# Herping in Western Sydney/Lower mountains



## AydanW (Apr 3, 2013)

Hi all, just wondering if anyone has some good spots to go herping in the Western Sydney and Lower Blue mountains areas? Specifically interested in snake species but all wildlife is welcome, hoping to create a long lasting photo album cheers in advanced


----------



## Mike11 (Apr 3, 2013)

I haven't been been out Herping, but whilst doing some bush walking I have seen quite a few different species near pretty much all the rivers that run down the mountain. 
Some hot spots I've noticed are in the gully of jellybean pool at Glenbrook,
Sassafras gully in Springwood and Lake Greaves in Blackheath.

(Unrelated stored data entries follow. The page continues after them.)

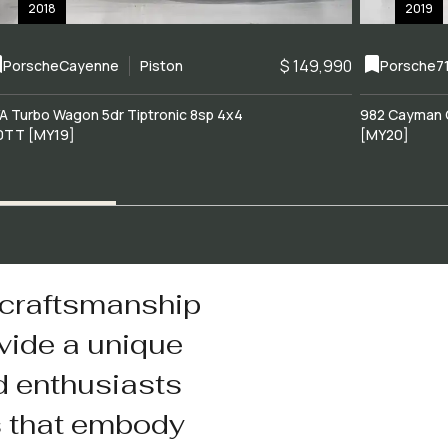
2018
2019
$ 149,990
Porsche
Cayenne
Piston
Porsche
7
A Turbo Wagon 5dr Tiptronic 8sp 4x4
982 Cayman 
0TT [MY19]
[MY20]
 craftsmanship
vide a unique
d enthusiasts
s that embody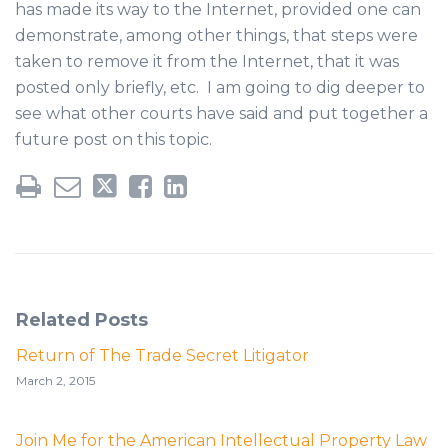
has made its way to the Internet, provided one can
demonstrate, among other things, that steps were
taken to remove it from the Internet, that it was
posted only briefly, etc. I am going to dig deeper to
see what other courts have said and put together a
future post on this topic.
Related Posts
Return of The Trade Secret Litigator
March 2, 2015
Join Me for the American Intellectual Property Law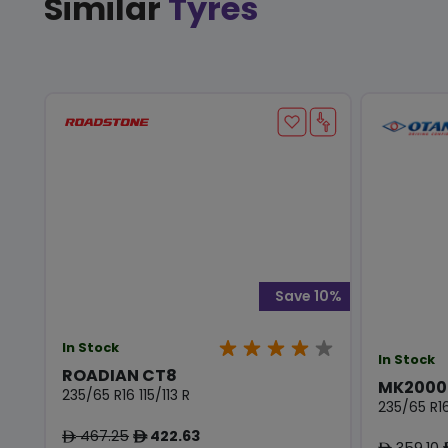
Similar
Tyres
Save 10%
In Stock
In Stock
ROADIAN CT8
MK2000
235/65 R16 115/113 R
235/65 R16
467.25
422.63
ê
ê
359.10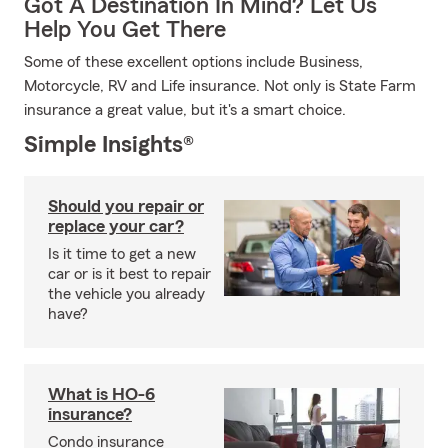
Got A Destination In Mind? Let Us
Help You Get There
Some of these excellent options include Business,
Motorcycle, RV and Life insurance. Not only is State Farm
insurance a great value, but it's a smart choice.
Simple Insights®
Should you repair or
replace your car?
Is it time to get a new
car or is it best to repair
the vehicle you already
have?
What is HO-6
insurance?
Condo insurance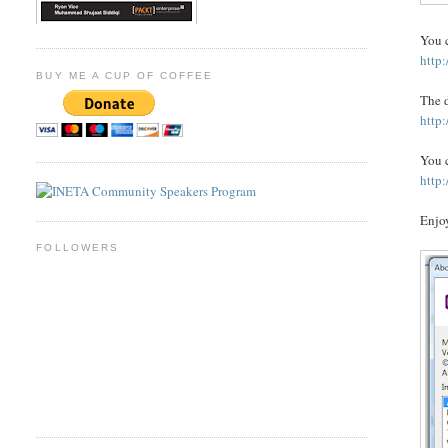
You c
http
BUY ME A CUP OF COFFEE
The d
http
You c
http
Enjoy
FOLLOWERS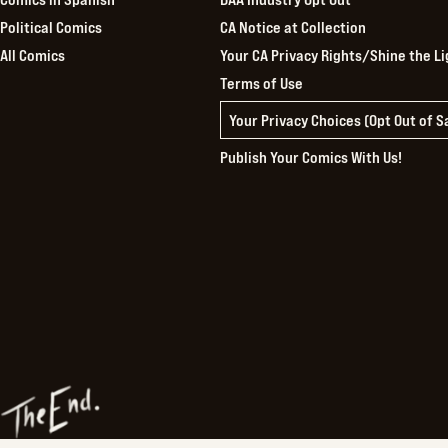
Political Comics
CA Notice at Collection
All Comics
Your CA Privacy Rights/Shine the Li
Terms of Use
Your Privacy Choices (Opt Out of 
Publish Your Comics With Us!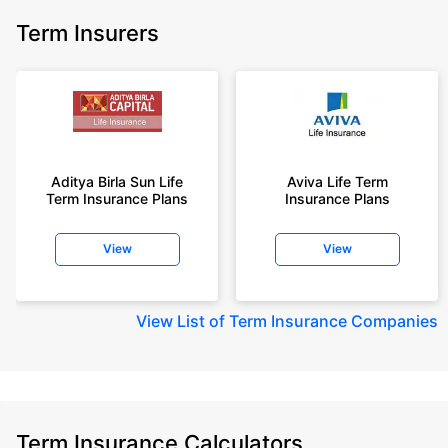
Term Insurers
Aditya Birla Sun Life
Aviva Life Term
Term Insurance Plans
Insurance Plans
View
View
View
List of Term Insurance Companies
Term Insurance Calculators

I can't give you specifics on what exact species they were as this was before I knew much about reptiles, but I hope it gives you a starting point.


----------



## AydanW (Apr 3, 2013)

Thanks mate, was going to use jellybean as a starting point


----------



## abnrmal91 (Apr 3, 2013)

I have been to jellybean pool with no luck, but my mate sentme a pic of a diamond near jellybean pool a couple of months ago.


----------



## Barrett (Apr 3, 2013)

I have been to Sassafras Gully a couple times this year to some success. Haven't found any snakes there, though have found a few species of gecko and dragons. There are a few trails just near Glenbrook that I've been through, Tunnel Gully Reserve ( was hard to find the entrance), Bluff Reserve and Jellybean pool. Jellybean pool was the only place I found anything in that area, found a Bandy-Bandy, a few gecko species and frog species. All trips were at twilight/night.

I plan to head back to Jellybean pool in a months time to spend a whole day/night out there.
I've also heard that near the Penrith Lakes National Park can be good.


----------